Im Hinblick auf das kosmische Wetter zeigte das Jahr 2025 eine bemerkenswerte geomagnetische Aktivität. Es stellte einen Rekord der letzten zehn Jahre hinsichtlich der Anzahl der Tage mit magnetischen Stürmen dar, und die Gesamtzahl der Störungen erreichte den höchsten Wert seit zwei Jahrzehnten. Professor Sergei Jazew von der Staatlichen Universität Irkutsk prognostiziert für das Jahr 2026 eine Abnahme der Tage mit geomagnetischen Stürmen, da sich die Sonnenaktivität insgesamt abschwächen dürfte. Dennoch sind vereinzelte Ausbrüche, möglicherweise bis zu zehn Eruptionen der X-Klasse, weiterhin denkbar. Maria Abunina vom IZMIRAN betonte, dass die geomagnetische Lage trotz des erwarteten Rückgangs angespannt bleiben wird, da das Sonnenmaximum noch nicht abgeschlossen ist.
Bezüglich der unmittelbaren Feiertage zeigen sich die Experten zurückhaltend in ihren Einschätzungen. Obwohl der Höhepunkt der erwarteten Eruptionsaktivität in die Neujahrszeit fallen könnte, wird die Wahrscheinlichkeit starker geomagnetischer Stürme exakt in der Silvesternacht (31. Dezember) als gering eingestuft. Dies liegt daran, dass die aktivsten Sonnenregionen zu diesem Zeitpunkt noch deutlich von der Linie Sonne-Erde entfernt sein werden. Zum Stand des 27. Dezembers wurde die geomagnetische Situation auf der Erde als ruhig bewertet, mit einer Sturmwahrscheinlichkeit von lediglich 3 Prozent. Auch die Prognose für die ersten Januartage 2026 lässt keine starken Störungen erwarten, allerdings wird für die Mitte des Januars eine deutliche Zunahme der geomagnetischen Aktivität vorhergesagt.

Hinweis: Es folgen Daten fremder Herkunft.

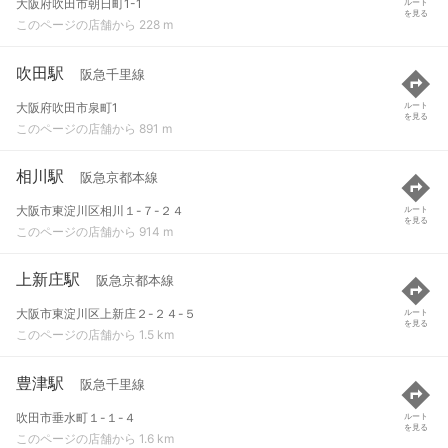
大阪府吹田市朝日町1-1
ルート
を見る
このページの店舗から 228 m
吹田駅
阪急千里線
大阪府吹田市泉町1
ルート
を見る
このページの店舗から 891 m
相川駅
阪急京都本線
大阪市東淀川区相川１-７-２４
ルート
を見る
このページの店舗から 914 m
上新庄駅
阪急京都本線
大阪市東淀川区上新庄２-２４-５
ルート
を見る
このページの店舗から 1.5 km
豊津駅
阪急千里線
吹田市垂水町１-１-４
ルート
を見る
このページの店舗から 1.6 km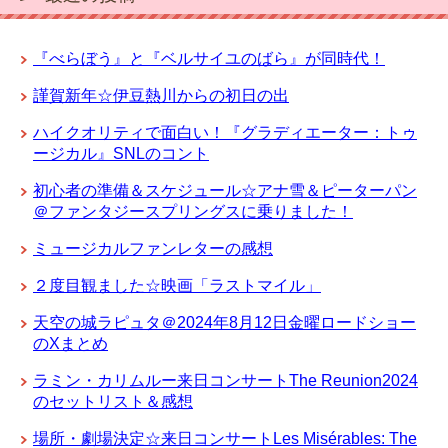
『べらぼう』と『ベルサイユのばら』が同時代！
謹賀新年☆伊豆熱川からの初日の出
ハイクオリティで面白い！『グラディエーター：トゥ
ージカル』SNLのコント
初心者の準備＆スケジュール☆アナ雪＆ピーターパン
＠ファンタジースプリングスに乗りました！
ミュージカルファンレターの感想
２度目観ました☆映画「ラストマイル」
天空の城ラピュタ＠2024年8月12日金曜ロードショー
のXまとめ
ラミン・カリムルー来日コンサートThe Reunion2024
のセットリスト＆感想
場所・劇場決定☆来日コンサートLes Misérables: The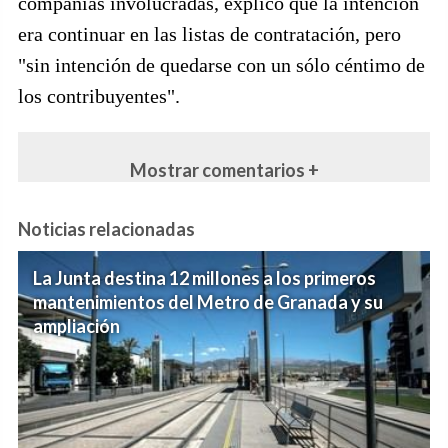
compañías involucradas, explicó que la intención
era continuar en las listas de contratación, pero
"sin intención de quedarse con un sólo céntimo de
los contribuyentes".
Mostrar comentarios +
Noticias relacionadas
La Junta destina 12 millones a los primeros
mantenimientos del Metro de Granada y su
ampliación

Obwohl die M5.1-Eruption am Rand der Sonnenscheibe stattfand, was die direkte Beeinflussung der Erdmagnetosphäre im Vergleich zu einem zentralen Ereignis mindert, hält die wissenschaftliche Gemeinschaft die Beobachtungen aufrecht. Die Forschungseinrichtungen weisen darauf hin, dass die Mehrheit der Sonneneruptionen nicht zu geomagnetischen Stürmen führt; nur etwa jede zehnte signifikante Eruption löst eine messbare Störung aus.